Блок вознамеривается объясниться с Белым. 6 августа - уже из Шахматово - он пишет экс-брату письмо и начинает его не с обыкновенного «милый Боря», а подчеркнуто вежливо -«Многоуважаемый Борис Николаевич»... Очередной курьез судьбы: это уже второй случай, когда их письма «расходятся» по дороге. Не успело письмо Блока дойти по назначению, как он получил встречное, составленное в тот же день - 6-го. В нем Белый не уступает в любезности: «Милостивый государь Александр Александрович...». И тут уже Блок у него «автор золотого кренделя», и вообще - хуже Чехова и первым он Блоку руки теперь не подаст (Александр Александрович сильно недоумевал - Чехов-то тут при чем?) В общем, Боря недвусмысленно извещает об окончательно разорванных отношениях. «Вывод из письма самый точный: он называет меня подлецом», - жалуется Блок Иванову. После чего окончательно выходит из равновесия и дает Белому десять дней на то, чтобы «отказаться от своих слов», или теперь уже его черед присылать секунданта. И это не было пустой угрозой. Во всяком случае, о секунданте Блок действительно успел позаботиться. И выбрал - конечно же, кротчайшего Женю. Тот жутко перепугался: «... к этой роли совсем не приспособлен и ничего не понимаю, как и что делать: как оружие приобретать, объясняться как и разные другие подробности мелкие, от которых холодеть можно: например, куда отвозить и как поступать с убитыми».

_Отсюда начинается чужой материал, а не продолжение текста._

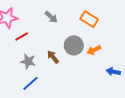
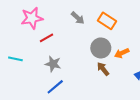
orange rectangle: (89, 19) -> (107, 21), moved
brown arrow: (53, 57) -> (103, 69), moved

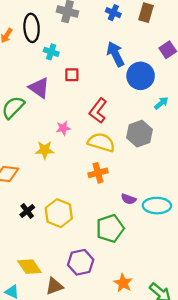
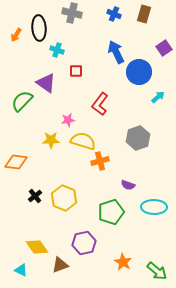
gray hexagon: (139, 134) -> (138, 138), moved
yellow semicircle: (101, 142) -> (83, 141), moved
cyan ellipse: (157, 206) -> (154, 207), moved

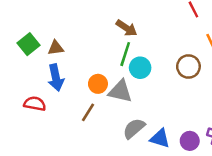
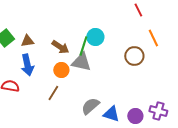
brown arrow: (126, 28) -> (60, 47), moved
cyan circle: (140, 68) -> (95, 37), moved
gray triangle: (120, 91) -> (81, 62), moved

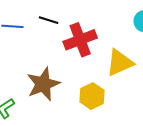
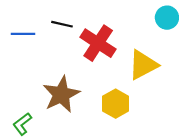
red cross: (80, 40) -> (98, 43), turned -32

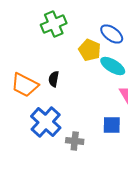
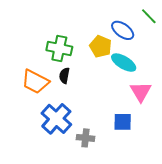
green cross: (54, 24) -> (59, 48), moved, turned 35

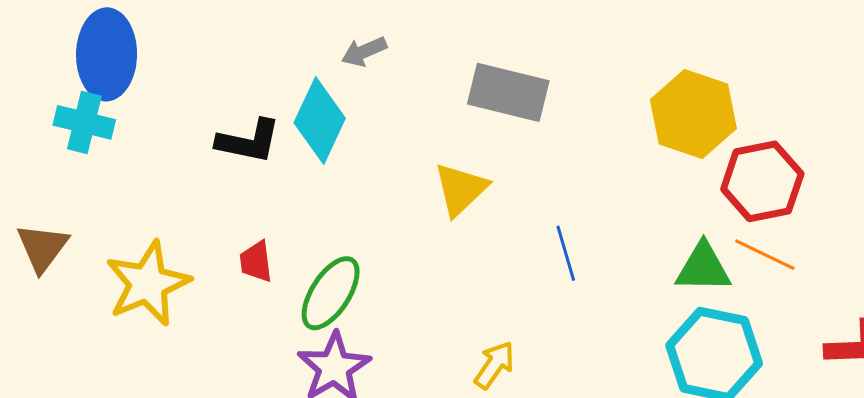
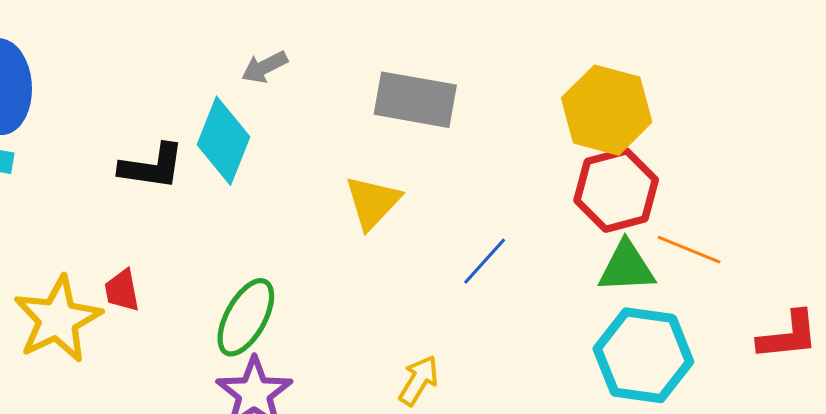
red hexagon: (762, 181) -> (616, 190), moved
blue line: (566, 253) -> (485, 261), turned 62
red trapezoid: (256, 262) -> (122, 290), moved

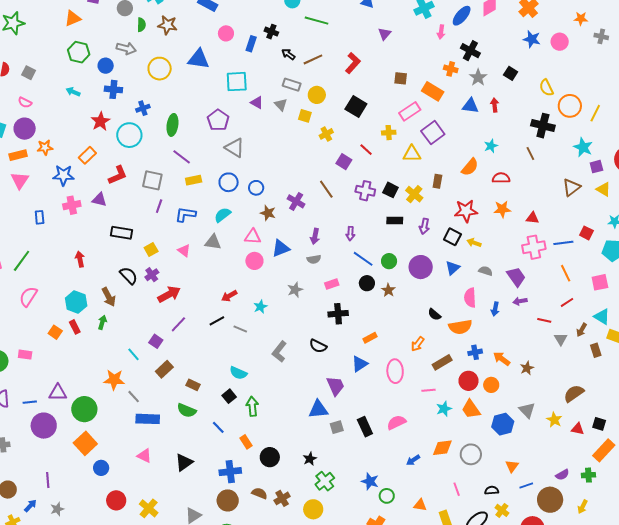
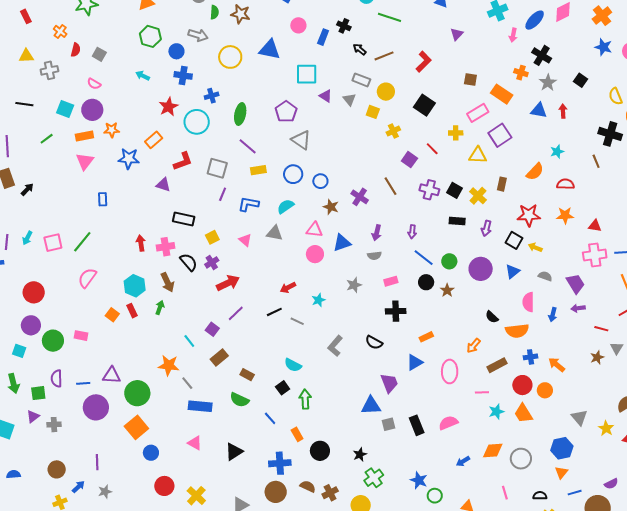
pink cross: (72, 205) -> (166, 247), moved
brown star: (527, 368) -> (597, 357), moved
blue hexagon: (503, 424) -> (562, 448), moved

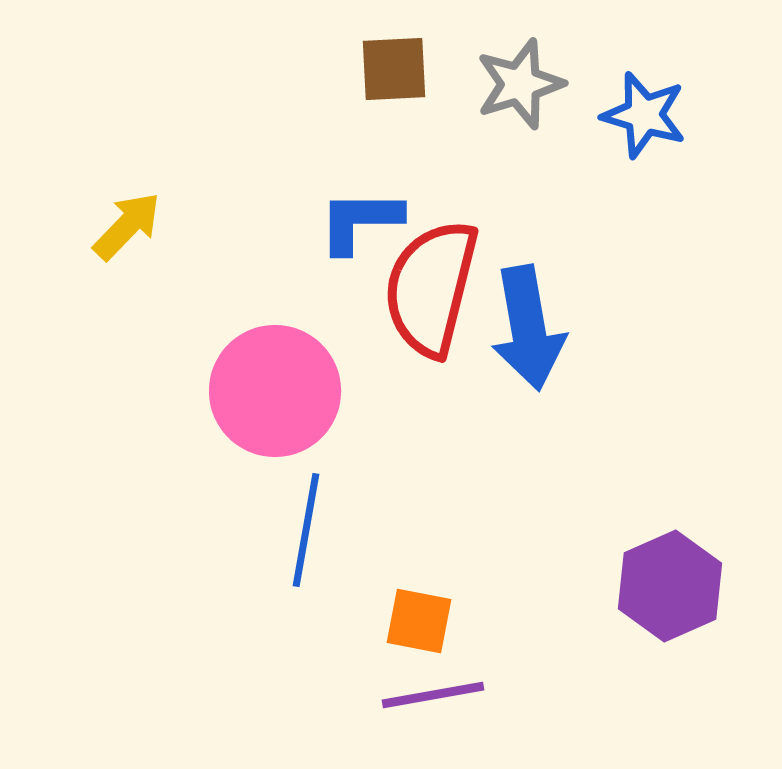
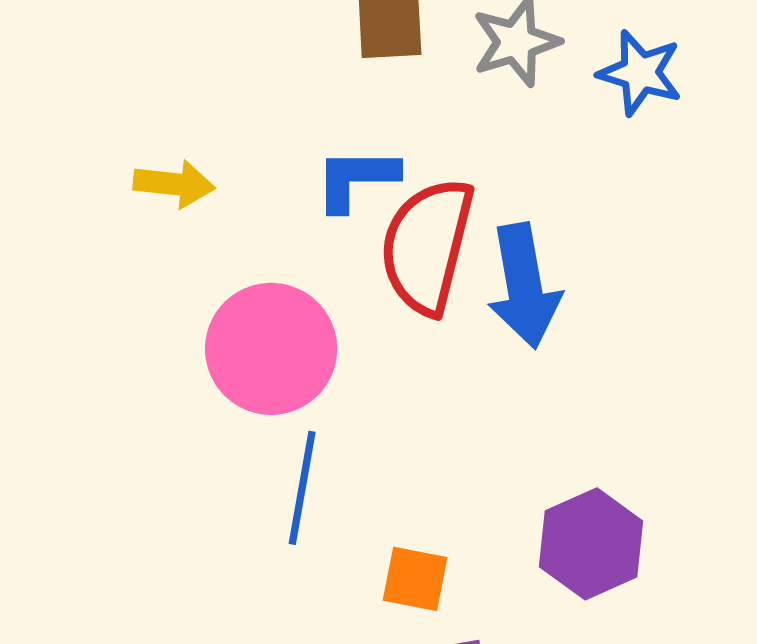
yellow arrow: (127, 226) -> (174, 184), moved, turned 52
purple hexagon: (670, 586) -> (591, 544), moved

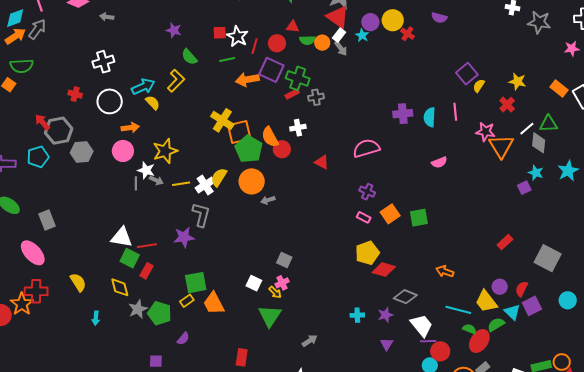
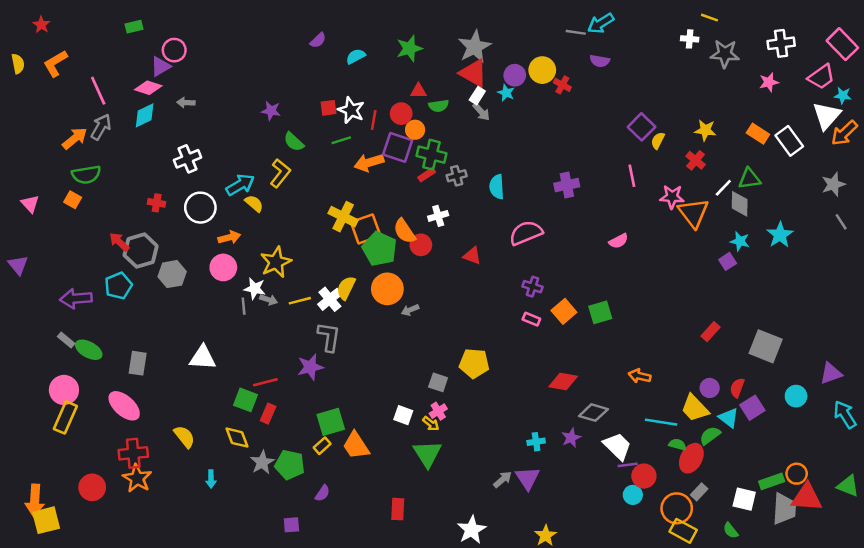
cyan diamond: (15, 18) -> (145, 115), moved
orange circle: (322, 43) -> (415, 130), moved
cyan semicircle: (430, 117) -> (497, 187), moved
gray rectangle: (47, 220) -> (138, 363), turned 36
white triangle: (122, 237) -> (203, 358), moved
yellow pentagon: (367, 253) -> (474, 363), moved, turned 30
orange star: (22, 304) -> (137, 478), moved
gray arrow: (310, 341) -> (503, 480), moved
purple triangle: (387, 344) -> (528, 478), moved, size x1.5

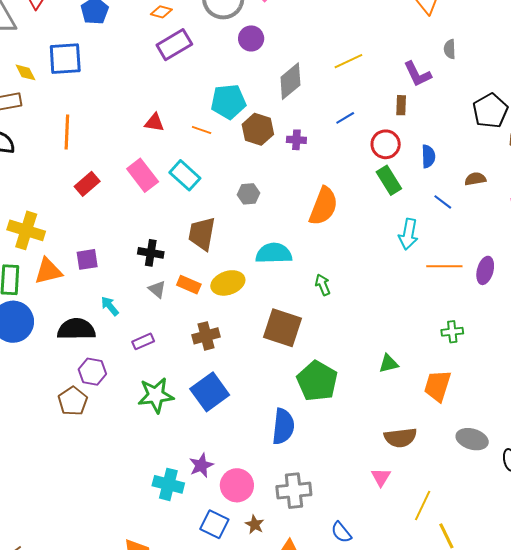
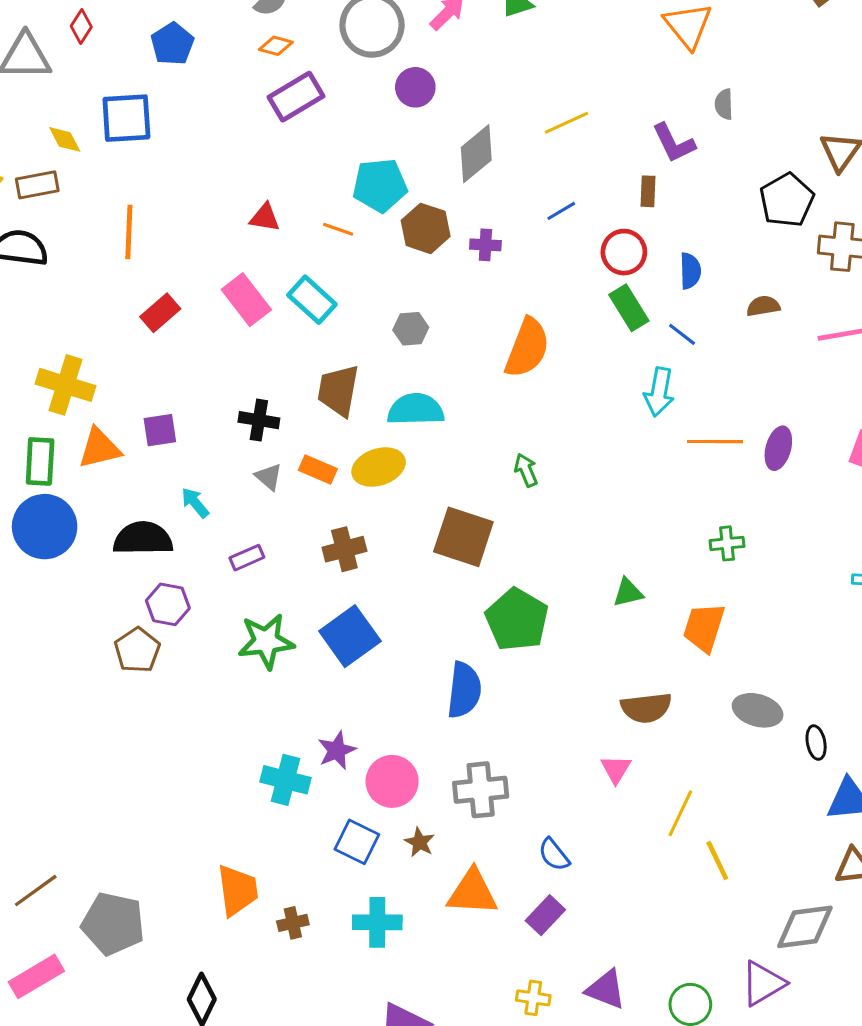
blue line: (443, 202) -> (682, 334), moved
cyan semicircle: (274, 253) -> (416, 409), moved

Отбросив излишки пиетета к величию этих теперь уже людей-памятников, трудно не возопить: батюшки светы! вы посмотрите только как цинично, но грамотно два молодых литератора пиарят себя и друг дружку! Раз в год - подай им дуэль. По крайней мере, огласку таковой. Эти уж нам дуэли! - старинная аристократическая забава особого назначения. Честь, конечно, честью, её не замай, не то пристрелю - это понятно и даже ностальгически похвально. Пушкин полжизни только и делал, что стрелялся! А уж вызывал сколько - этого толком и не сосчитал никто. Лермонтов: после первой же своей «разборки» оказался на Кавказе. Но не будем забывать, что его благородством на дуэли (в точности как знаменитый пушкинский Сильвио он бабахнул в воздух, а не по промахнувшемуся сопернику) был очарован даже государь-император. И тут же заменил поэт-гусару разжалование в солдаты ссылкой в горячую точку. Вообще, если только представить себе фантастическую ситуацию - Белый с Блоком выходят на какого-нибудь цвета речку, и Белый убивает Блока - нетрудно представить себе и моментальное загнивание русской поэзии вообще. Ведь перестали бы стремиться в первые. Из элементарного чувства самосохранения, присущего в некоторой степени даже таким безответственным людям, как поэты. Это же карма какая-то получалась бы: первый среди русских поэтов непременно будет вызван и шлепнут!...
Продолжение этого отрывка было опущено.